(Data supplied Opens)

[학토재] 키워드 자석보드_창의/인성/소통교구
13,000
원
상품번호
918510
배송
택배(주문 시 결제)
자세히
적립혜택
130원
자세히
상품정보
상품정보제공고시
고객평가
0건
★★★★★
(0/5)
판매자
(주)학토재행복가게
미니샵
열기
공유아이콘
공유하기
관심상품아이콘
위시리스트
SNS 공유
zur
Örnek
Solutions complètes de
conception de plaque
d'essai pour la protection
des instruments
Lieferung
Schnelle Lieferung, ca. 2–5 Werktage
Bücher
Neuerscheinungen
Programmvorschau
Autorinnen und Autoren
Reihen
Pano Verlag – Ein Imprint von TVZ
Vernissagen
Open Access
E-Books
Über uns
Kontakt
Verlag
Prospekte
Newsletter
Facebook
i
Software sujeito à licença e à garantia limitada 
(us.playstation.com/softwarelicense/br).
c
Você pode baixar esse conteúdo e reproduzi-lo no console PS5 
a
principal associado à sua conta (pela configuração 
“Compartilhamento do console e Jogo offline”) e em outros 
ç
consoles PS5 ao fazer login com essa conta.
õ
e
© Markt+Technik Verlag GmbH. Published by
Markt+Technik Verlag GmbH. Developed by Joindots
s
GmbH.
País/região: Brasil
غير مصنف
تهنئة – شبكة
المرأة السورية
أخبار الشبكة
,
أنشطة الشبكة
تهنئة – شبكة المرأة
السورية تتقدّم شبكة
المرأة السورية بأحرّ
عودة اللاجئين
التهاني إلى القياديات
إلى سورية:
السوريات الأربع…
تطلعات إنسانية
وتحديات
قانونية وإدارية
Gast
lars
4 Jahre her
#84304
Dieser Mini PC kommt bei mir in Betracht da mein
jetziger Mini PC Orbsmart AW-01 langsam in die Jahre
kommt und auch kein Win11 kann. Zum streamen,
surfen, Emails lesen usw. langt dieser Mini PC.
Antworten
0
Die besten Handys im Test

(Data supplied Closes)

_The problem_: Return, with no change at all, every line in the entries above from the line containing "des instruments" through the line containing "principal associado à".

_Solution to the problem_:
des instruments
Lieferung
Schnelle Lieferung, ca. 2–5 Werktage
Bücher
Neuerscheinungen
Programmvorschau
Autorinnen und Autoren
Reihen
Pano Verlag – Ein Imprint von TVZ
Vernissagen
Open Access
E-Books
Über uns
Kontakt
Verlag
Prospekte
Newsletter
Facebook
i
Software sujeito à licença e à garantia limitada 
(us.playstation.com/softwarelicense/br).
c
Você pode baixar esse conteúdo e reproduzi-lo no console PS5 
a
principal associado à sua conta (pela configuração 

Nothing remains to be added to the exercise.